(Saved data entries)
--
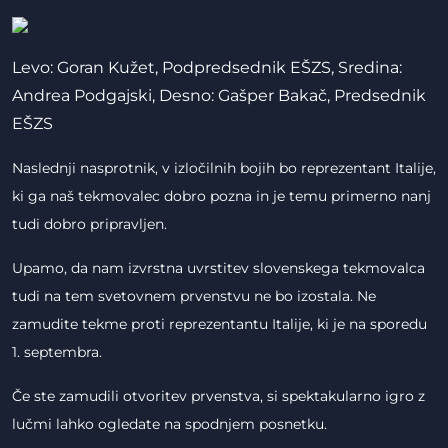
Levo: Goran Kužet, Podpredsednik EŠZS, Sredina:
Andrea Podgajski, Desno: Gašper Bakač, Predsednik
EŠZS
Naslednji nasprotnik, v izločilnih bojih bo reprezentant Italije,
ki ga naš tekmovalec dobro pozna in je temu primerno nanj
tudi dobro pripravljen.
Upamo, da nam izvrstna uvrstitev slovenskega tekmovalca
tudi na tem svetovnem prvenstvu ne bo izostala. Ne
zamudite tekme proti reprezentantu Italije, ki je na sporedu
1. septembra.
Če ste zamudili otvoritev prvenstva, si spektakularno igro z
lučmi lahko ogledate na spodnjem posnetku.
--
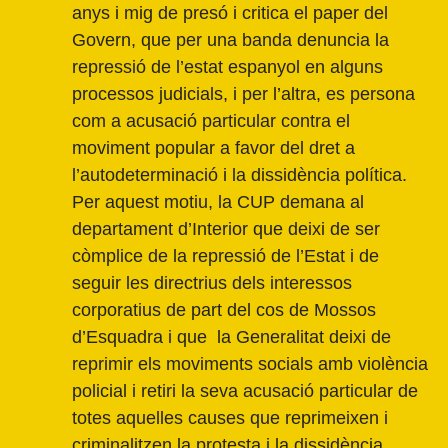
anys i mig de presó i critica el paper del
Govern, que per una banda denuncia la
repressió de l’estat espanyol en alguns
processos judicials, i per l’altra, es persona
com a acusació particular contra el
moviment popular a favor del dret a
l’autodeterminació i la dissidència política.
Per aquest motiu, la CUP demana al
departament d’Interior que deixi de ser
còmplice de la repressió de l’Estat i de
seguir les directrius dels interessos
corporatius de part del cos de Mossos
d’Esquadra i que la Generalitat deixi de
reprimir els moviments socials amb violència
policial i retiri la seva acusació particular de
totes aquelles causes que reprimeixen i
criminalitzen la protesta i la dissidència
--
▶ _Exercise directions_
Within the data above, the span starting at the line containing "Levo: Goran Kužet, Podpredsednik" and ending at the line containing "tudi na tem" is to be retyped exactly, with no other lines.

▶ _Exercise answer_
Levo: Goran Kužet, Podpredsednik EŠZS, Sredina:
Andrea Podgajski, Desno: Gašper Bakač, Predsednik
EŠZS
Naslednji nasprotnik, v izločilnih bojih bo reprezentant Italije,
ki ga naš tekmovalec dobro pozna in je temu primerno nanj
tudi dobro pripravljen.
Upamo, da nam izvrstna uvrstitev slovenskega tekmovalca
tudi na tem svetovnem prvenstvu ne bo izostala. Ne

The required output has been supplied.